Wayne Minard knew he wanted to join the Army as a teen. When he was just 17, he got his mom to sign his enlistment papers so he could get a head start on a lifelong career in the military.
The Army took him to North Korea where he died just two short years after enlisting. His mom never forgave herself for signing those enlistment papers and she died less than a year after Wayne from a “broken heart.”
From The Washington Post:
Minard was reported missing in action on Nov. 26, 1950, the day after Chinese communist troops attacked United Nations forces and allies near the Chongchon River in North Korea, according to the Pentagon.

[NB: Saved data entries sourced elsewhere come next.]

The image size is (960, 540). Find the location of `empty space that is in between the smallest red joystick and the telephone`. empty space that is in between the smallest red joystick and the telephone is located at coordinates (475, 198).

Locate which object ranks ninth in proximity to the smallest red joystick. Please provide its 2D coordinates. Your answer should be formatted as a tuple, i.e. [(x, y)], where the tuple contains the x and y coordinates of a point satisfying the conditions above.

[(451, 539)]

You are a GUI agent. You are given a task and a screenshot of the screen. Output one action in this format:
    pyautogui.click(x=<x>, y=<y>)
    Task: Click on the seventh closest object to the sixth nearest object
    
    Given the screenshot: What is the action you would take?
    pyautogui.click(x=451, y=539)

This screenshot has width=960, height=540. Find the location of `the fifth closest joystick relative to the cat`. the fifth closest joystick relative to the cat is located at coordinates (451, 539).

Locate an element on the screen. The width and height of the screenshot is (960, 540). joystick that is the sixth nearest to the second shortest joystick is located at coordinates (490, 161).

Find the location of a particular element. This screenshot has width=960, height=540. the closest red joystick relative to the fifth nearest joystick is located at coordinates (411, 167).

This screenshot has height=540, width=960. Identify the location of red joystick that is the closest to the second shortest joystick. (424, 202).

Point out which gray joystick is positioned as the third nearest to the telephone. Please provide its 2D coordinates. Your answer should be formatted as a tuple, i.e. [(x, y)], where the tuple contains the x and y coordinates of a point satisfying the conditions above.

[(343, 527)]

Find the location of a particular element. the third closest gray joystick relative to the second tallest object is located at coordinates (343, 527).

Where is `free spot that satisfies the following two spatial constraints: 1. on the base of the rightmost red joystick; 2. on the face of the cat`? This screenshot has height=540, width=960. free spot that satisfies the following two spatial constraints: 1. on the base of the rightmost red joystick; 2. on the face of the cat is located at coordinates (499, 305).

Minard’s unit was later ordered to withdraw. The farm boy from rural Kansas, then 19, was never seen or heard from again.

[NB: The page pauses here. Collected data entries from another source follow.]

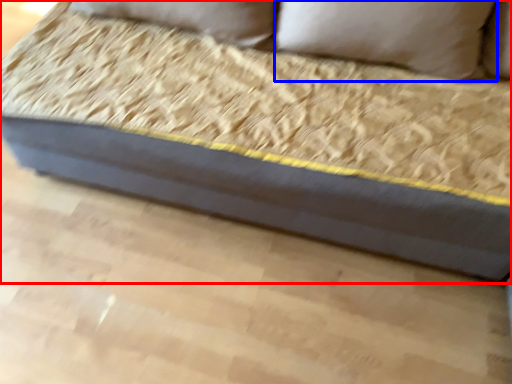 Question: Which object appears farthest to the camera in this image, studio couch (highlighted by a red box) or pillow (highlighted by a blue box)?

Choices:
 (A) studio couch
 (B) pillow

Answer: (B) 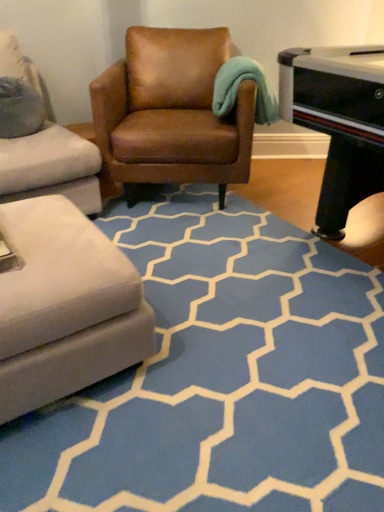 Question: Is the position of blue carpet at center less distant than that of brown leather chair at center?

Choices:
 (A) no
 (B) yes

Answer: (B)

Question: Does blue carpet at center appear on the right side of brown leather chair at center?

Choices:
 (A) yes
 (B) no

Answer: (A)

Question: Considering the relative sizes of blue carpet at center and brown leather chair at center in the image provided, is blue carpet at center bigger than brown leather chair at center?

Choices:
 (A) no
 (B) yes

Answer: (A)

Question: Considering the relative sizes of blue carpet at center and brown leather chair at center in the image provided, is blue carpet at center taller than brown leather chair at center?

Choices:
 (A) yes
 (B) no

Answer: (B)

Question: From a real-world perspective, is blue carpet at center positioned under brown leather chair at center based on gravity?

Choices:
 (A) no
 (B) yes

Answer: (B)

Question: From a real-world perspective, is blue carpet at center on top of brown leather chair at center?

Choices:
 (A) yes
 (B) no

Answer: (B)

Question: Can you confirm if brown leather chair at center is thinner than blue carpet at center?

Choices:
 (A) no
 (B) yes

Answer: (B)

Question: Is brown leather chair at center beside blue carpet at center?

Choices:
 (A) yes
 (B) no

Answer: (B)

Question: Considering the relative positions of brown leather chair at center and blue carpet at center in the image provided, is brown leather chair at center to the right of blue carpet at center from the viewer's perspective?

Choices:
 (A) no
 (B) yes

Answer: (A)

Question: Does brown leather chair at center have a greater width compared to blue carpet at center?

Choices:
 (A) no
 (B) yes

Answer: (A)

Question: Is blue carpet at center inside brown leather chair at center?

Choices:
 (A) yes
 (B) no

Answer: (B)

Question: Considering the relative sizes of brown leather chair at center and blue carpet at center in the image provided, is brown leather chair at center shorter than blue carpet at center?

Choices:
 (A) no
 (B) yes

Answer: (A)

Question: From a real-world perspective, is brown leather chair at center above or below blue carpet at center?

Choices:
 (A) below
 (B) above

Answer: (B)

He was taken to a North Korean prison camp and starved there, Bruce Stubbs, Minard’s great-nephew, told The Washington Post.
On Feb. 16, 1951, Minard died, according to the Defense POW/MIA Accounting Agency.
Now, after 65 years, Minard is finally coming home. His remains will arrive in Wichita on Wednesday.
Wayne and his twin brother were the youngest of nine children. Only one sister was alive when his remains were discovered at a North Korean burial ground. She was ill when she was told that her younger brother was finally returning to be laid to rest. She smiled for the first time in a long time. Her nephew reports that she died shortly after that.
Wayne stepped up and served our country and he paid the ultimate price for it. His family never gave up on him. It took a lifetime to get him home, but he now is laid to rest where belongs.